Please show every line in the entries below that includes the word "margin".

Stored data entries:
___

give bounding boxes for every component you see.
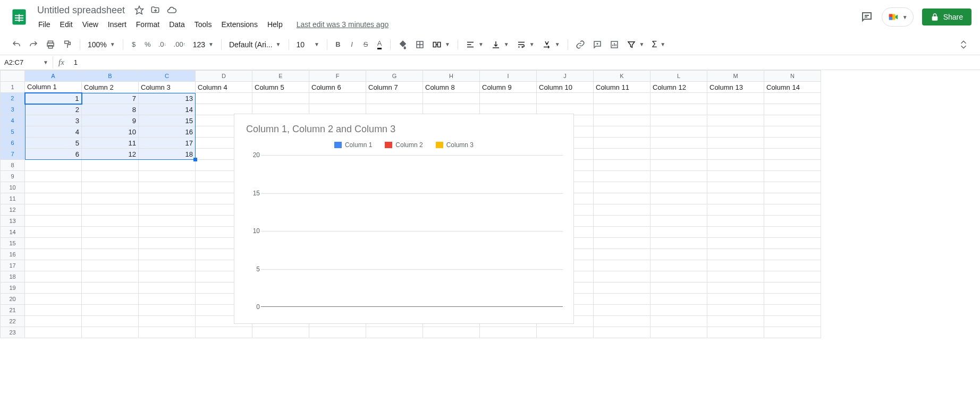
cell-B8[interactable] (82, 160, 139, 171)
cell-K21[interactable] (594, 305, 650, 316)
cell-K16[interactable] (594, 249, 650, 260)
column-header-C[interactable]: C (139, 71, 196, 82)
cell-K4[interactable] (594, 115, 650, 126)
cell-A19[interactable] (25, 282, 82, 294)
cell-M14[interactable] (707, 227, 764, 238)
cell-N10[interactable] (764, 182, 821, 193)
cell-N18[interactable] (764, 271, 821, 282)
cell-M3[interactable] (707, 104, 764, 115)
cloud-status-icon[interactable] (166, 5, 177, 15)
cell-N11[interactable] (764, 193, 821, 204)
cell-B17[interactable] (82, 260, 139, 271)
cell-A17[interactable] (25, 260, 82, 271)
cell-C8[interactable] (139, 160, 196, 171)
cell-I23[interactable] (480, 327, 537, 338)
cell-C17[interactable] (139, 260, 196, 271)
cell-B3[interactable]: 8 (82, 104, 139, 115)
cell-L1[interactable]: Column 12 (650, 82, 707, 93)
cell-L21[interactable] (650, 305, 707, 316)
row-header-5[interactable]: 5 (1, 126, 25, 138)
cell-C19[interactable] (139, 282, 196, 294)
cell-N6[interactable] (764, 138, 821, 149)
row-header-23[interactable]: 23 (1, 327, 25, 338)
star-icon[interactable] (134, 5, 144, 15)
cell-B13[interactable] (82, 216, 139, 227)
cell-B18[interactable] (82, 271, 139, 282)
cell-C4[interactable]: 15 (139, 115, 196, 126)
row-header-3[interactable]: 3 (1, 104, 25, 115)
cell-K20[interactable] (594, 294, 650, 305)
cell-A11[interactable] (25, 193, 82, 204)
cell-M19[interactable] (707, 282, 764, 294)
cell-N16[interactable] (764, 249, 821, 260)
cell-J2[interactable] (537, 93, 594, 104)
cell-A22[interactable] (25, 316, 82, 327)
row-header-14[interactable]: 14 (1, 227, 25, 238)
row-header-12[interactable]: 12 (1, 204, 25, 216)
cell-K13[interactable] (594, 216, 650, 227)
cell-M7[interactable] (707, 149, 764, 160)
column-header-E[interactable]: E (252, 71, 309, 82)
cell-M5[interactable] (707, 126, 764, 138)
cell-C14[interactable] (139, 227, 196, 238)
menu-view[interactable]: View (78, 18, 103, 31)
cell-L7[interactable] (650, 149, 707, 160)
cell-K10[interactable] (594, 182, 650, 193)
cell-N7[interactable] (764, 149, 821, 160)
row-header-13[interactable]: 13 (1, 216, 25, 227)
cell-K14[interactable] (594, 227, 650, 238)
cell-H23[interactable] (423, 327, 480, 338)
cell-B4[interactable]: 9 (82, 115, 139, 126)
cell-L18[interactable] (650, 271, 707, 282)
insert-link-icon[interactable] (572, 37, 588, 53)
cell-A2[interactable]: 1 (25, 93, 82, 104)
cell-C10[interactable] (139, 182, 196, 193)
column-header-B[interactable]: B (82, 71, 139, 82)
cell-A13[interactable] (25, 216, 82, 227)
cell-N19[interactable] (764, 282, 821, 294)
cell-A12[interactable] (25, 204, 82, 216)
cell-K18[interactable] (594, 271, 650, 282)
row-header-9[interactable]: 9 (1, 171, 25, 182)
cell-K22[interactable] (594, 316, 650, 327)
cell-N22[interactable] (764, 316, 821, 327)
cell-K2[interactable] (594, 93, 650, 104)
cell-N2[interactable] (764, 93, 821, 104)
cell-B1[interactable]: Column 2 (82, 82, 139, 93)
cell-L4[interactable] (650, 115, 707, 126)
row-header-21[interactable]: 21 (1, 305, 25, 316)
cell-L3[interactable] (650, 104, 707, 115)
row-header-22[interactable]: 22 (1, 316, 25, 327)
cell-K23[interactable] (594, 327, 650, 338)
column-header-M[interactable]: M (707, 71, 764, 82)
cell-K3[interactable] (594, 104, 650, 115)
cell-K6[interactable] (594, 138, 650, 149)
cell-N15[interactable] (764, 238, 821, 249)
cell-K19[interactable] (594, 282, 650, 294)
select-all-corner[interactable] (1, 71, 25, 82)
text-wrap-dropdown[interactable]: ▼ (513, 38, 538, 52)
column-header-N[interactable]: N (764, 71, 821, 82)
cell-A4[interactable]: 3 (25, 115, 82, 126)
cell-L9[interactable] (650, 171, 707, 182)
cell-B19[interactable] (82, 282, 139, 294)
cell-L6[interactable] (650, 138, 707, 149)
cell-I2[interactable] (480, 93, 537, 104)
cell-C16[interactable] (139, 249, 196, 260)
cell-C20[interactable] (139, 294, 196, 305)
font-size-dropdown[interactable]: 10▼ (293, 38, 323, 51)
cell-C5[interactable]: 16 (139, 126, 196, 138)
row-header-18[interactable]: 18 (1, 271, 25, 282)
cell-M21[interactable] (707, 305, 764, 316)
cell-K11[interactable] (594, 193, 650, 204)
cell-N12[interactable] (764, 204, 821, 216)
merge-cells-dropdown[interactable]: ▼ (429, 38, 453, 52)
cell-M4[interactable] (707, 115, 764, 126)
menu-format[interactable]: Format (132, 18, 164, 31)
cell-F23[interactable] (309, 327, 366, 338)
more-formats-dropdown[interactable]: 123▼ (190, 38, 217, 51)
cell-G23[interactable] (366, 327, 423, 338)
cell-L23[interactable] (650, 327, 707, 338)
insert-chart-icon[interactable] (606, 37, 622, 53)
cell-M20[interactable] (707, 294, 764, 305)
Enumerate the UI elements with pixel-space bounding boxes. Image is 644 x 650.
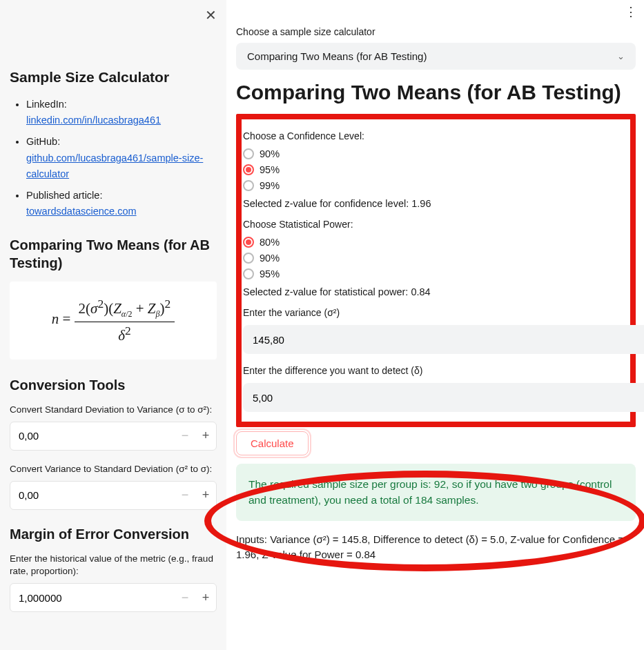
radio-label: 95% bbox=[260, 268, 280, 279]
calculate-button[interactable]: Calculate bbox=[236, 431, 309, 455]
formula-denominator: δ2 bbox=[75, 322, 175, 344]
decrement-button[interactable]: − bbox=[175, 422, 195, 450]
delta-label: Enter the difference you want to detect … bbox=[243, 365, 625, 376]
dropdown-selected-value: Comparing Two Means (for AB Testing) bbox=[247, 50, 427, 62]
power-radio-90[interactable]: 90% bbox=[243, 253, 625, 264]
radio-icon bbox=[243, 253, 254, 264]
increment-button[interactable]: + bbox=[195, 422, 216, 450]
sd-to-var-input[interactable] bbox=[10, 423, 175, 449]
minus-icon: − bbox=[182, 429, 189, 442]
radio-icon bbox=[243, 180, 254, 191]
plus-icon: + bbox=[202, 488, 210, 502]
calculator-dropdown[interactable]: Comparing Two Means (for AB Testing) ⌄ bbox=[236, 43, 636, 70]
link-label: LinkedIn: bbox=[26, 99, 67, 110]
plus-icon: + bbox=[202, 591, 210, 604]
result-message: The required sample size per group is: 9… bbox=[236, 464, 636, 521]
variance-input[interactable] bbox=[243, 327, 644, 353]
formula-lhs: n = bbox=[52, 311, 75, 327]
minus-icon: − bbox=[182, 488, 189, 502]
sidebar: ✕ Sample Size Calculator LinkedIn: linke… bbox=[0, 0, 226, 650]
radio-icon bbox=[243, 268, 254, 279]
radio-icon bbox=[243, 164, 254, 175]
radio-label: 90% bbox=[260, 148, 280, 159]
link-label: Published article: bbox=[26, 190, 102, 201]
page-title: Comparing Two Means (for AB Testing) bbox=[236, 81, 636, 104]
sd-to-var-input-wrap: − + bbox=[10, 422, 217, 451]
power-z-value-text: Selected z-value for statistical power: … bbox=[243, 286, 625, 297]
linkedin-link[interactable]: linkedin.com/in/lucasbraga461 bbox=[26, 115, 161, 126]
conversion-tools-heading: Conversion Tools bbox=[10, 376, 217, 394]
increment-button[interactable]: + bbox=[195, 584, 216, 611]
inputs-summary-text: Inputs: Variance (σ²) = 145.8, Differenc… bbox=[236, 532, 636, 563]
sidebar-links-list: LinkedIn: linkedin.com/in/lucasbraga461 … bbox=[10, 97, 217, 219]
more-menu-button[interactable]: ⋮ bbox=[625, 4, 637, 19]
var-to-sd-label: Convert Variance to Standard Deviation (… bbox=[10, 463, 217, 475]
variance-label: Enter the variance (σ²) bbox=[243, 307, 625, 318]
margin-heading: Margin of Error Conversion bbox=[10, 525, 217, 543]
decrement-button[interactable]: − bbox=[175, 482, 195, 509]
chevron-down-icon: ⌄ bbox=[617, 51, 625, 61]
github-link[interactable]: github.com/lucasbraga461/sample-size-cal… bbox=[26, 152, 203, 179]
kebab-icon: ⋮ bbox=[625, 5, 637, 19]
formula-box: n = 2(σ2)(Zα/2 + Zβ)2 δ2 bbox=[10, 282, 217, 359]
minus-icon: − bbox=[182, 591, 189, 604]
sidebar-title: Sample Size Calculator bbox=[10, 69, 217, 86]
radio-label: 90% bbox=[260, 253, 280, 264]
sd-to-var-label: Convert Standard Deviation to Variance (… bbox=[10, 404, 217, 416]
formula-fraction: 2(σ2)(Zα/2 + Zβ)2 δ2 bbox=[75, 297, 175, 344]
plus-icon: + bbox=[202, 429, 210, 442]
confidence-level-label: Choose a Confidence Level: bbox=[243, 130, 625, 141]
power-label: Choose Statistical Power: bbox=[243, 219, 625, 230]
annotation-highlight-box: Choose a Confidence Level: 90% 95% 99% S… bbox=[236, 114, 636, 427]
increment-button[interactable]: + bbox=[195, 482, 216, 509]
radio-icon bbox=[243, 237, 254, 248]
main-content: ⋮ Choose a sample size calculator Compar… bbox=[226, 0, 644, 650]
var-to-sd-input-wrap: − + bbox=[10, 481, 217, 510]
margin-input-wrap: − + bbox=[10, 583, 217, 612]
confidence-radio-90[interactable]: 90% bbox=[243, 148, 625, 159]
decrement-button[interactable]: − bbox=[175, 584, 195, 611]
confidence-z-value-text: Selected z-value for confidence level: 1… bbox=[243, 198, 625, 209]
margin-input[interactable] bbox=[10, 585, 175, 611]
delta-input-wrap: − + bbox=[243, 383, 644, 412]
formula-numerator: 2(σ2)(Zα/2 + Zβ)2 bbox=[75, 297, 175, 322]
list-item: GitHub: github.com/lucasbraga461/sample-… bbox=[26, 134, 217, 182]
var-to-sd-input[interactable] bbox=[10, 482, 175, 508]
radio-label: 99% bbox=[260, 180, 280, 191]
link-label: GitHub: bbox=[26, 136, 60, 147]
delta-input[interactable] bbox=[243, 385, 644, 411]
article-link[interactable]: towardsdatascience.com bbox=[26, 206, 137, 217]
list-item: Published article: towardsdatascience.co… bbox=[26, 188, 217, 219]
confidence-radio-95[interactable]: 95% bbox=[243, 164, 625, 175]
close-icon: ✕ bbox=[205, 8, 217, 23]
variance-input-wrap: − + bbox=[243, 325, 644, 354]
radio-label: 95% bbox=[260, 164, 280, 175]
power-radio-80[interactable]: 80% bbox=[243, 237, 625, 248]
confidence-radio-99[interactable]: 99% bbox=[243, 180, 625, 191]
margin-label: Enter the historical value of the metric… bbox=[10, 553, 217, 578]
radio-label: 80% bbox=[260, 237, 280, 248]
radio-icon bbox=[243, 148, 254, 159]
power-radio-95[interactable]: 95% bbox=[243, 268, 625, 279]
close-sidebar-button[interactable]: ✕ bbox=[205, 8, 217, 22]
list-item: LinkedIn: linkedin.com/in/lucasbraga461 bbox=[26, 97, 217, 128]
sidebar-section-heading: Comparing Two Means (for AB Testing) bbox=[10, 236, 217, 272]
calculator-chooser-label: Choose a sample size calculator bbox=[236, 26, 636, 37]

___

*EXERCISE ANSWER:*
margin-heading: Margin of Error Conversion bbox=[10, 525, 217, 543]
margin-input-wrap: − + bbox=[10, 583, 217, 612]
margin-input[interactable] bbox=[10, 585, 175, 611]
margin-label: Enter the historical value of the metric… bbox=[10, 553, 217, 578]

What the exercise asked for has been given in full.